The four epistles ascribable to 1339 are in two different parts of the Zibaldone Laurenziano XXIX 8. Crepor celsitudinis, Mavortis milex extrenue and Nereus amphytritibus are part of the same palimpsest  and are in cc.51r-52r; the Sacre famis is instead in cc. 65 r-v. Rhetorical exercises modelled on Dante’s epistles to Cino da Pistoia and Moroello Malaspina, Boccaccio’s dictamina also betray an apulean re-use. The first letter, addressed to the Duke of  Durres, and that of the Sacre famis, addressed to, as was the Nereus amphytritibus, an unknown recipient, give a chronological and geographical contour to the epistles. In particular, the topological specification apud busta Maronis Virgilii “at Virgil’s sepulchre”, repeated in both, sets these two letters within the tradition of  ecfrastic epigraphy, already put to fruit for the Elegia di Costanza.
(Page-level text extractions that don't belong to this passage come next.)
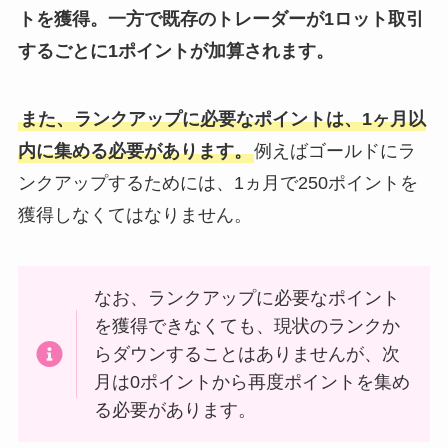
トを獲得。一方で既存のトレーダーが1ロット取引
するごとに1ポイントが加算されます。
また、ランクアップに必要なポイントは、1ヶ月以
内に集める必要があります。
例えばゴールドにラ
ンクアップするためには、1ヵ月で250ポイントを
獲得しなくてはなりません。
なお、ランクアップに必要なポイント
を獲得できなくても、現状のランクか
らダウンすることはありませんが、次
月は0ポイントから再度ポイントを集め
る必要があります。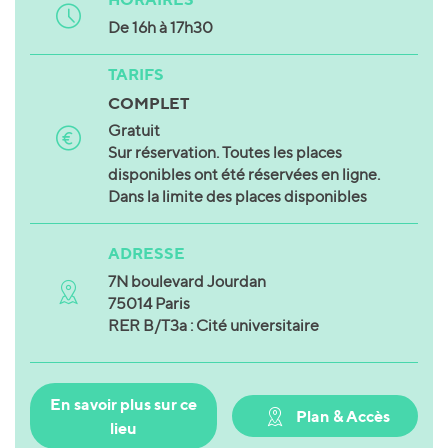
De 16h à 17h30
TARIFS
COMPLET
Gratuit
Sur réservation. Toutes les places
disponibles ont été réservées en ligne.
Dans la limite des places disponibles
ADRESSE
7N boulevard Jourdan
75014 Paris
RER B/T3a : Cité universitaire
En savoir plus sur ce
Plan & Accès
lieu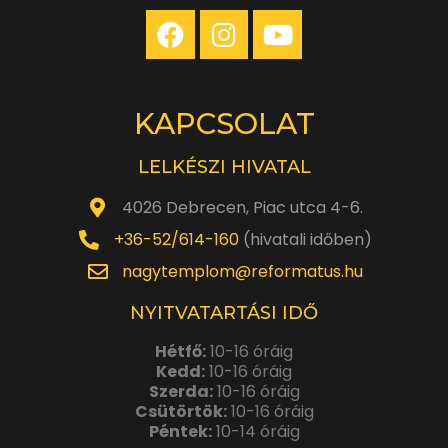
KAPCSOLAT
LELKÉSZI HIVATAL
4026 Debrecen, Piac utca 4-6.
+36-52/614-160
(hivatali időben)
nagytemplom@reformatus.hu
NYITVATARTÁSI IDŐ
Hétfő:
10-16 óráig
Kedd:
10-16 óráig
Szerda:
10-16 óráig
Csütörtök:
10-16 óráig
Péntek:
10-14 óráig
In the Mavortis milex Boccaccio appeals to a learned man of letters and of very pure behaviour, from Avignon. This was not someone he knew personally, but only indirectly because of his fame, through a common friend. Evident analogies with Petrarch’s biography in the De vita allow us to identify the recipient as the poet from Rieti, although the address is missing because the letter is worn. Abandoned by his beloved, Boccaccio asks Petrarch for help in finding renewed tranquillity through study. An allusion of a metaliterary type has been discovered behind the thin plot to this narrative pretext with “il compito di registrare, attraverso il gioco delle personificazioni, il passaggio tra due tempi della propria esistenza: quello passato, contraddistinto dalla passione d’amore e da un esercizio delle lettere eminentemente lirico; quello del tempo a venire, segnato dalla libertà e da una pratica poetica più elevata.”[1].(The task of recording, through the play of personifications, the passage between two periods of one’s existence: that passed, marked by the passions of love and an eminently lyrical exercise in letters; that of times to come, marked by freedom and a more elevated poetic practice”.



[1]C. Cabaillot, La Mavortis Miles: Petrarca in Boccaccio ?, in Gli Zibaldoni di Boccaccio. Memoria, scrittura e riscrittura. Atti del Seminario internazionale di Firenze-Certaldo (26-28 aprile 1996), a c. di M. Picone-C. Cazalé Bérard, Firenze 1998, pp. 129-139, cit. p. 135.